Cada ato neste cenário e um ser transportado para o passado e presente, mudaram as vestimentas, as casas são tantas, as ruas receberam calçamento, sarilhos se transformaram em ranchos suspensos, não há mais hidroavião, nem o barco de apoio, nem os homens preocupados com suas calças, no esmero do andar de bicicleta, a perneira em metal segura a perna da calça, a elegância do ontem, sede lugar para a bermuda e camiseta, os casamentos sentidos por mim, talvez fossem sonho apenas, mas os guris ainda correm e se lançam do cais em forma de “T”, o cascalho sumiu, assim como muitos moradores que se juntaram aos segredos do Portinho da vila, como desapareceram os índios, assim como se escondem nas matas as oficinas destes mesmos índios; as canoas fizeram a mesma saga.

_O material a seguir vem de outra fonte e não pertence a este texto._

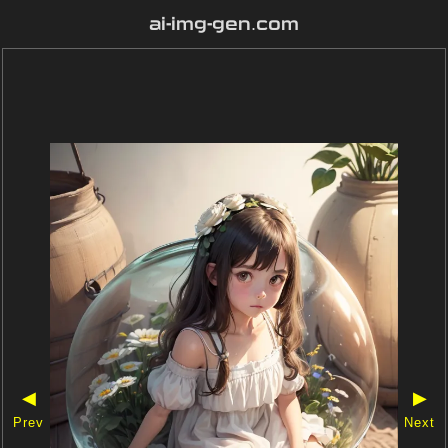
ai-img-gen.com
◀
▶
Prev
Next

Tempo. Nada vence o tempo. Apenas a saudade e a lembrança, qual digo ser risco ou traço da saudade, permite o sentir, permite o ver, ouvir ainda sonoro o ronco do hidroavião fazendo uma grande curva para depois molhar seus pés nas águas da Lagoa.
O sentir dos cheiros são outros mais elaborados, restaurantes e pizzaria se agrega perfeitamente ao mesmo cenário, o olhar que antes brilhava nas moças invejosas do casar alheio, hoje brilha nas conquistas feitas na vida que nada muda apenas se transforma. Tudo permanece igual, para quem pode ver e sentir.
Eucaliptos envelhecidos deixam-se abraçar por bromélias, as garças empoleiram-se nos galhos nas noites, ficam lá observando casais e os solitários em passeio, a música ecoa no mesmo espaço de outros sons, outras vozes, neste passo sigo na volta, mas antes ainda viro meu olhar para o espelho teimoso no seu refletir imagens, a minha também ficou por lá.